## Your objective
Find the line containing "Удаление блоков с ти" in the entries below. Restate it and each line after it, word for word, up to and including the line containing "contenir de grandes".

[Stored records]
___

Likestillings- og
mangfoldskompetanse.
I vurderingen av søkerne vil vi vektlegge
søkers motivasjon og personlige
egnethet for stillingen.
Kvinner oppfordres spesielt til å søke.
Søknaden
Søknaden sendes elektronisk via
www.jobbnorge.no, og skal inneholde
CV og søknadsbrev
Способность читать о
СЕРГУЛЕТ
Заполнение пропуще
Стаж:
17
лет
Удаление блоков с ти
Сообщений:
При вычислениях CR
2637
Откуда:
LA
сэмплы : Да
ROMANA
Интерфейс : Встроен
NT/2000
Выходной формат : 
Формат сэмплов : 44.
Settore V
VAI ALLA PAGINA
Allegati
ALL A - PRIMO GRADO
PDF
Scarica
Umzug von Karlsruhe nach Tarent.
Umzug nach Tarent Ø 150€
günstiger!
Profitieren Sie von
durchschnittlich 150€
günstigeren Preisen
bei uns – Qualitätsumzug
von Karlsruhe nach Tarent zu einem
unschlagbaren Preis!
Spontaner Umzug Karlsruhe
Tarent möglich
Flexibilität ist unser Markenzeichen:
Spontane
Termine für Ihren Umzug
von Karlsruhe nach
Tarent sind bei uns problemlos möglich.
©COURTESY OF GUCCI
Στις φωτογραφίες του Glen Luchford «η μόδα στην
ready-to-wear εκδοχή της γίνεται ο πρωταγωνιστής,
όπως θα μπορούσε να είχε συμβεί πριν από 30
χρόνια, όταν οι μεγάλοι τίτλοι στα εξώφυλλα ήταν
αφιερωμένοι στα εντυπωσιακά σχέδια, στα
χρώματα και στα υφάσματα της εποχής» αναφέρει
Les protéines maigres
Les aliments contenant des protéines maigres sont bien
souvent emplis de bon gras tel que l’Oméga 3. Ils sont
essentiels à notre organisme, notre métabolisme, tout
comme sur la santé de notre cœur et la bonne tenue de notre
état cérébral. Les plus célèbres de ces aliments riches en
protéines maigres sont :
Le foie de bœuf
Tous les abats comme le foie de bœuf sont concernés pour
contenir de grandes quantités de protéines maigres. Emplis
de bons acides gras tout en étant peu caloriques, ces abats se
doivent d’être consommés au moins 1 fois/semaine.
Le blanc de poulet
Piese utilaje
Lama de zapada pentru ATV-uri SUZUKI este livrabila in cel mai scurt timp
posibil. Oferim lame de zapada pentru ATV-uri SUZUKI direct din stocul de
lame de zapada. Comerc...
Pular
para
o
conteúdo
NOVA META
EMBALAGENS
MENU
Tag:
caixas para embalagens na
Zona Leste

___

## Task output
Удаление блоков с ти
Сообщений:
При вычислениях CR
2637
Откуда:
LA
сэмплы : Да
ROMANA
Интерфейс : Встроен
NT/2000
Выходной формат : 
Формат сэмплов : 44.
Settore V
VAI ALLA PAGINA
Allegati
ALL A - PRIMO GRADO
PDF
Scarica
Umzug von Karlsruhe nach Tarent.
Umzug nach Tarent Ø 150€
günstiger!
Profitieren Sie von
durchschnittlich 150€
günstigeren Preisen
bei uns – Qualitätsumzug
von Karlsruhe nach Tarent zu einem
unschlagbaren Preis!
Spontaner Umzug Karlsruhe
Tarent möglich
Flexibilität ist unser Markenzeichen:
Spontane
Termine für Ihren Umzug
von Karlsruhe nach
Tarent sind bei uns problemlos möglich.
©COURTESY OF GUCCI
Στις φωτογραφίες του Glen Luchford «η μόδα στην
ready-to-wear εκδοχή της γίνεται ο πρωταγωνιστής,
όπως θα μπορούσε να είχε συμβεί πριν από 30
χρόνια, όταν οι μεγάλοι τίτλοι στα εξώφυλλα ήταν
αφιερωμένοι στα εντυπωσιακά σχέδια, στα
χρώματα και στα υφάσματα της εποχής» αναφέρει
Les protéines maigres
Les aliments contenant des protéines maigres sont bien
souvent emplis de bon gras tel que l’Oméga 3. Ils sont
essentiels à notre organisme, notre métabolisme, tout
comme sur la santé de notre cœur et la bonne tenue de notre
état cérébral. Les plus célèbres de ces aliments riches en
protéines maigres sont :
Le foie de bœuf
Tous les abats comme le foie de bœuf sont concernés pour
contenir de grandes quantités de protéines maigres. Emplis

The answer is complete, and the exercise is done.